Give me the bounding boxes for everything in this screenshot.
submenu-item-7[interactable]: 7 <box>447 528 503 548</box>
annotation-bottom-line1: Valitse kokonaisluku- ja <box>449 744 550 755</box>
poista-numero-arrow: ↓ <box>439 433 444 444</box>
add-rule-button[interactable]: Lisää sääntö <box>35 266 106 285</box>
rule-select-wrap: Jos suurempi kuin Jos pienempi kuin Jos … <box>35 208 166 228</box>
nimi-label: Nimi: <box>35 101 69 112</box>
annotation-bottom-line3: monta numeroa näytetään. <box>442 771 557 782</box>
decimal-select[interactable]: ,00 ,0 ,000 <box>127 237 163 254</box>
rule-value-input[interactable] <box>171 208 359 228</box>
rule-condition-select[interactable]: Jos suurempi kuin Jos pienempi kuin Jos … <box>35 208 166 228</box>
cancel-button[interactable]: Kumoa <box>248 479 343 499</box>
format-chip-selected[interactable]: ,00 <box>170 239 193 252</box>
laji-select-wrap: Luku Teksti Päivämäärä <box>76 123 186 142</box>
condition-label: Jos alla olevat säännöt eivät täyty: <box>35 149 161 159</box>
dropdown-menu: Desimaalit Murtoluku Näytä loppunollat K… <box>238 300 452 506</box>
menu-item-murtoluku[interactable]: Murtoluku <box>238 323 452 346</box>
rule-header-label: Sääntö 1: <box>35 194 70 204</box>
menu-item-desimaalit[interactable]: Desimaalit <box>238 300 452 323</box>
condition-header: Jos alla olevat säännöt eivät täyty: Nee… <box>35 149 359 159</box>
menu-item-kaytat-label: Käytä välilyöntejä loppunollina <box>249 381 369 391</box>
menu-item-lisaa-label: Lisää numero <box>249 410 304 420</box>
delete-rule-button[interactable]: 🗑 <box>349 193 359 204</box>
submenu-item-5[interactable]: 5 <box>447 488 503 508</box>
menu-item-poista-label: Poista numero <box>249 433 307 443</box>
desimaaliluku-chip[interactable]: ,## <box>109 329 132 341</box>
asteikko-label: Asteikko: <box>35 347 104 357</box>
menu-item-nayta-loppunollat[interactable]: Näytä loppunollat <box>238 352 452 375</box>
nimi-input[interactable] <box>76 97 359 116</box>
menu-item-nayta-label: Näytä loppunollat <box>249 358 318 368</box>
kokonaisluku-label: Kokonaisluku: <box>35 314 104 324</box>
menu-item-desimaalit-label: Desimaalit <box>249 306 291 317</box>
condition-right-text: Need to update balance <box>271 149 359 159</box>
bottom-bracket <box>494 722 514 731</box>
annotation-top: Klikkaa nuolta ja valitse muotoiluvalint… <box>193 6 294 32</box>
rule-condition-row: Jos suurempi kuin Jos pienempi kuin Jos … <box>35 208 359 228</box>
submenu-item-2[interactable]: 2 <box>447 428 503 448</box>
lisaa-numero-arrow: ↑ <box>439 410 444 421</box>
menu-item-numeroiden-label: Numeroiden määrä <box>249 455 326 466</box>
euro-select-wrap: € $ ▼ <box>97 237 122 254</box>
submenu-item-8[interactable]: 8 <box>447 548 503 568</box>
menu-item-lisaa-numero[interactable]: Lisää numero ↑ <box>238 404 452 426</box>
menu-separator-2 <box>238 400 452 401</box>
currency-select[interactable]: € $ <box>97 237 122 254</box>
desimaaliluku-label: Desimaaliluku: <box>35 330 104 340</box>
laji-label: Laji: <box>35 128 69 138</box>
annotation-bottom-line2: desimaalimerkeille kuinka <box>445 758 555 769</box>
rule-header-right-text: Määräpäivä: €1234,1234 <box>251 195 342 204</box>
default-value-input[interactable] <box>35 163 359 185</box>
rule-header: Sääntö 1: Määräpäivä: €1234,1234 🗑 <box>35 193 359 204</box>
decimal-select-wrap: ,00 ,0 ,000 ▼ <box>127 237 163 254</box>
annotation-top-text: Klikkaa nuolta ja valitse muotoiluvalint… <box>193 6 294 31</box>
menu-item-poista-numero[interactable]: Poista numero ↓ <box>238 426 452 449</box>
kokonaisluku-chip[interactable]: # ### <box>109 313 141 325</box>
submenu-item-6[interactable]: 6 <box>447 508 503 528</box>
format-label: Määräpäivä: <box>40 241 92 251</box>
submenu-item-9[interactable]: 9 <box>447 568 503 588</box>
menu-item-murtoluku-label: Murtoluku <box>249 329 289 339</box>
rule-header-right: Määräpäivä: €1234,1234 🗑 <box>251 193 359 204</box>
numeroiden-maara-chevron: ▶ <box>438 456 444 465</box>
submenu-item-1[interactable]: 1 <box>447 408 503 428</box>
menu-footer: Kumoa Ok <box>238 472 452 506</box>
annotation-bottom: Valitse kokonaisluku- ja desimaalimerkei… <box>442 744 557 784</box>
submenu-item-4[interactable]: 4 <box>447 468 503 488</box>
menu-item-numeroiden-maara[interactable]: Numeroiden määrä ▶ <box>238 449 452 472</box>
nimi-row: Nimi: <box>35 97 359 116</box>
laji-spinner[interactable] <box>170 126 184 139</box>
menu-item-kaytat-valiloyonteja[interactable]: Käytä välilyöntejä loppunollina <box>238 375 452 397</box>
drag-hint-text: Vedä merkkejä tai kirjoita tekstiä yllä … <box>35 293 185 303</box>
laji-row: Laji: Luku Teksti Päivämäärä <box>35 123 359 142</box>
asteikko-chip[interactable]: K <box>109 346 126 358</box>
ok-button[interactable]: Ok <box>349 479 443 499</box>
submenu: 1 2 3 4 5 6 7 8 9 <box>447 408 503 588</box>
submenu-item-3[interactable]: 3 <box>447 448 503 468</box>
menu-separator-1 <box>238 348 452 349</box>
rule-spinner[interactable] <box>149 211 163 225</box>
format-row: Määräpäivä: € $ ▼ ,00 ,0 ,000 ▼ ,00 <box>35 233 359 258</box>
· · · · ·
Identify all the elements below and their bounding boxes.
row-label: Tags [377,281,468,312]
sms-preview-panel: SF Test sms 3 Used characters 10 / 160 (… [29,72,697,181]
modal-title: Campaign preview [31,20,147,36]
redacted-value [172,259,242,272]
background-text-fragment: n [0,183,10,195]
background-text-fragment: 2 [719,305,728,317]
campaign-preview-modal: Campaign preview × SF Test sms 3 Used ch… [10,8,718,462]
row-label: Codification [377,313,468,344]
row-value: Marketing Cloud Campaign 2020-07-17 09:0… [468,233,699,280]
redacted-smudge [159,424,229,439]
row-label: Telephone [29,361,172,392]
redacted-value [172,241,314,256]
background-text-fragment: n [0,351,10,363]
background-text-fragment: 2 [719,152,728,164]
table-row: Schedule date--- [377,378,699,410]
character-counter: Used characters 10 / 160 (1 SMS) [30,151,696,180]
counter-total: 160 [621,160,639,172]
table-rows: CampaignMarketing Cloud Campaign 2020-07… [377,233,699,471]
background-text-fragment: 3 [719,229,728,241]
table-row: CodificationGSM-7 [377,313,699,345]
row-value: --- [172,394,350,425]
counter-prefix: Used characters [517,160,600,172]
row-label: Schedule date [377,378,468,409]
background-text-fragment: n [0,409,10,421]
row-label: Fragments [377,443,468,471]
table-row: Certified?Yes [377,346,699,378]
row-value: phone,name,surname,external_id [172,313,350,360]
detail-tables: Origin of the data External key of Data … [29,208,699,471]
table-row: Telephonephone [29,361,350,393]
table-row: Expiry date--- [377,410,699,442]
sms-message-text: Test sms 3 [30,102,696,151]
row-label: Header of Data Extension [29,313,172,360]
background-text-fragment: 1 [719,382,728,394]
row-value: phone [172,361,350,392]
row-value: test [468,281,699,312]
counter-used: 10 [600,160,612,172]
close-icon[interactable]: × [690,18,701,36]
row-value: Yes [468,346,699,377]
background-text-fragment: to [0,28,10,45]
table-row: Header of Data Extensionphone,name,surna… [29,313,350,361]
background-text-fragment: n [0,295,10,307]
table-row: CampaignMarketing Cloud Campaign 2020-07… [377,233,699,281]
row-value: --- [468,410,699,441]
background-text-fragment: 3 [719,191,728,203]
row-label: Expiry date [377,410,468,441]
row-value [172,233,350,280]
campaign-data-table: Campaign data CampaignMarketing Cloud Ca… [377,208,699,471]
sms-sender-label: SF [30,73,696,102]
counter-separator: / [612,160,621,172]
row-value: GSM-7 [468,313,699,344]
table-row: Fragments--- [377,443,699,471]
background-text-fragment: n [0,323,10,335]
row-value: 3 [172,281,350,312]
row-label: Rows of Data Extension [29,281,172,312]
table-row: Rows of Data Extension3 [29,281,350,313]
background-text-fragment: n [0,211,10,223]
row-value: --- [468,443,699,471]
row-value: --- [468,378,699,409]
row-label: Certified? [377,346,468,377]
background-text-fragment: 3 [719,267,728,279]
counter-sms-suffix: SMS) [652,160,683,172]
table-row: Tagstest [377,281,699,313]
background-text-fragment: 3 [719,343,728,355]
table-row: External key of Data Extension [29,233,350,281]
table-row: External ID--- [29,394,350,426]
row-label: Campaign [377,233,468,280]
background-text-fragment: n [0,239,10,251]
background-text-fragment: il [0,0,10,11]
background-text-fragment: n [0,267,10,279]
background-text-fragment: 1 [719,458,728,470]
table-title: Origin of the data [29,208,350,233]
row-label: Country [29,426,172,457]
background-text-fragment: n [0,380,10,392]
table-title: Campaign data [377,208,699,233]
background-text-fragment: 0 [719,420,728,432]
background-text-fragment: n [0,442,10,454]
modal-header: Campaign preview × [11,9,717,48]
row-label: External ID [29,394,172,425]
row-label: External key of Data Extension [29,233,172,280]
· · · · ·
Required action:
Looking at the records above, how many lines include "suurempi"? Please give the number and nothing more.

Output of the exercise:
3